Mailing List Archive: (Re-)emergence of UTF based obfuscation in phishing/spam

Something I noticed on a set of emails that were reported to me.

I have custom rules to look out for certain names in From:name. The
messages should have been caught by them, however upon inspection the
name was UTF-8 encoded, and included a character that doesn't seem to
render, but interferes with the regex I used. Specifically, the bad
actor included a RIGHT-TO-LEFT mark (U+200F, or \xe2\x80\x8f)
effectively as a null-space character. The body of the message was
also flooded with LEFT-TO-RIGHT (U+200E, or \xe2\x80\x8e) and ZERO
WIDTH NO-BREAK SPACE (U+FEFF, or \xef\xbb\xbf) characters randomly
placed within the body and within words to interfere with other rules.
When debugging the message, it doesn't appear that the characters are
normalized, so from SA's perspective it seems like all of these
characters have to be accounted for with any rules.

To add, I'm currently on SA 3.6.x. It looks like 4.0 improves UTF-8
handling, but I'm not sure if it would address the behavior I see
(though happy to be wrong... albeit not able to update immediately).
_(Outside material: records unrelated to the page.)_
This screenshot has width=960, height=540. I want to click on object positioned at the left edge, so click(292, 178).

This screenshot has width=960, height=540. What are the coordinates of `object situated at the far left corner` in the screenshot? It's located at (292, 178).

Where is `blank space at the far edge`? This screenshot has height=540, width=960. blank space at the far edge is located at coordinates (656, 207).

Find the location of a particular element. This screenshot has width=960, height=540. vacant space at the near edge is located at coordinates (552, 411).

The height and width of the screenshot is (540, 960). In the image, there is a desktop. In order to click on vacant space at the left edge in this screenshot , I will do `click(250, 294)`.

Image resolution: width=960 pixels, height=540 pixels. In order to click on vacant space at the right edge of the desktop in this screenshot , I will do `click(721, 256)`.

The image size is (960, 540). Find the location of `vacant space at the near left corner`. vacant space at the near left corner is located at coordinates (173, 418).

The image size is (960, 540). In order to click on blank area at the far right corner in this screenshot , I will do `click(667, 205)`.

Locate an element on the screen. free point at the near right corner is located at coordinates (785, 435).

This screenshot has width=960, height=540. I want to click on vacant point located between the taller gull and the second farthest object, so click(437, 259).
I'm trying to see if ReplaceTags might be useful, and found an older
discussion in this list on the matter related to the trouble with
UTF-8. I checked to see if there were any existing tags that would
account for null-space/zero-width space-like characters, but didn't
see any. I have no issues working on creating a tag, but wanted to
gauge the community to see what their thoughts were while I started
down that path.

Typo, I meant to say I was on SA 3.4.6.

On Wed, Aug 30, 2023, 3:22 PM Ricky Boone <ricky.boone@gmail.com> wrote:

> Something I noticed on a set of emails that were reported to me.
>
> I have custom rules to look out for certain names in From:name. The
> messages should have been caught by them, however upon inspection the
> name was UTF-8 encoded, and included a character that doesn't seem to
> render, but interferes with the regex I used. Specifically, the bad
> actor included a RIGHT-TO-LEFT mark (U+200F, or \xe2\x80\x8f)
> effectively as a null-space character. The body of the message was
> also flooded with LEFT-TO-RIGHT (U+200E, or \xe2\x80\x8e) and ZERO
> WIDTH NO-BREAK SPACE (U+FEFF, or \xef\xbb\xbf) characters randomly
> placed within the body and within words to interfere with other rules.
> When debugging the message, it doesn't appear that the characters are
> normalized, so from SA's perspective it seems like all of these
> characters have to be accounted for with any rules.
>
> To add, I'm currently on SA 3.6.x. It looks like 4.0 improves UTF-8
> handling, but I'm not sure if it would address the behavior I see
> (though happy to be wrong... albeit not able to update immediately).
>
> I'm trying to see if ReplaceTags might be useful, and found an older
> discussion in this list on the matter related to the trouble with
> UTF-8. I checked to see if there were any existing tags that would
> account for null-space/zero-width space-like characters, but didn't
> see any. I have no issues working on creating a tag, but wanted to
> gauge the community to see what their thoughts were while I started
> down that path.
>